Conclusions and Future Work Using the approximation methods described here as well as effectively using shared memory enables using mutual information with a high enough number of samples and iterations for use in image registration within a reasonable amount of time as compared to a CPU-based approach. Future work would entail integration into applications and conducting additional experiments. The authors also expressed interest in comparing the performance with other approximation methods. Critical Analysis This paper is interesting from both a technical standpoint and in terms of presenting a novel approach using current technology. The mathematical details of the algorithm were presented adequately, and a serial pseudocode algorithm was also included in the paper. On the other hand, while there is some description of the experiments that the authors performed to evaluate performance, I found that more detail about the test datasets would have been helpful. In addition, it would be ideal if the retinal images used could be released or be from a standardized research dataset. The paper could have also discussed the pros and cons of choosing Viola s algorithm as compared to other options, although the authors do mention exploring other algorithms as part of future work.

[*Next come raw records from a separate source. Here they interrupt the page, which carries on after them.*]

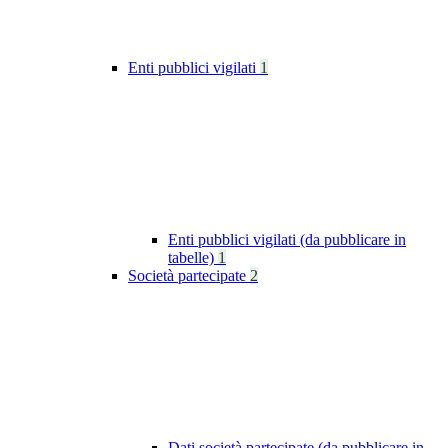
Enti pubblici vigilati
1
Enti pubblici vigilati (da pubblicare in
tabelle)
1
Società partecipate
2
Dati società partecipate (da pubblicare in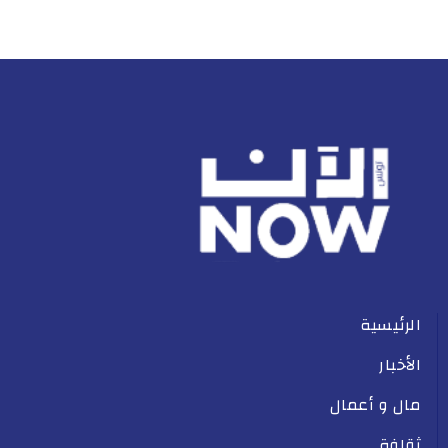
الرئيسية
الأخبار
مال و أعمال
ثقافة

Variance between different testing datasets was also absent, which limited my ability to assess how data-specific their results were. From a technical standpoint, I felt that some consideration should have been given to the memory bandwidth of the CPU implementation, especially as it was considered an important factor in GPU performance. Bilinear interpolation is expensive on the CPU and can be done on the GPU using texture memory 1, and is future work that I would like to see. I will grant the

benefit of the doubt that the older CUDA architecture being used in the paper may not yet have had this feature, which is present in the CUDA architecture today. Relevance to Project and Conclusions We currently use a joint histogram method to calculate mutual approximation, which the authors of the paper identified as being more difficult to extend to a GPU for computation of MI derivatives. We may proceed with our current histogram method as a paper is cited as having successfully implemented mutual information with histograms on a GPU 2. In addition, we do not need to calculate the derivatives of MI for gradient descent maximization; we identified early on that, for our purposes, gradient descent was inappropriate as an optimization method due to the problem of local minima in tool tracking. The factor not addressed is the performance of calculating many mutual information measures in succession over a smaller number of samples, as would effectively be our case with the particle filter. Preliminary testing with source code released by the authors of this paper as well as by Shams has not yielded promising results; however, the current method employed is admittedly inefficient where the high number of memory transfers between the host and GPU device is too high to realize any benefits from the parallel processing on the GPU. In addition, we hope to run multiple mutual information calculations on the GPU in parallel, rather than accelerate the speed of an individual MI calculation. Nevertheless, this paper effectively demonstrates that a GPU implementation of mutual information possesses the capability to significantly increase computational throughput. Reading List 1. NVIDIA CUDA C Programming Guide 4.1. 2011 2. R. Shams and N. Barnes. Speeding up mutual information computation using NVIDIA CUDA hardware. Digital Image Computing Techniques and Applications, pages 555 560, 2007.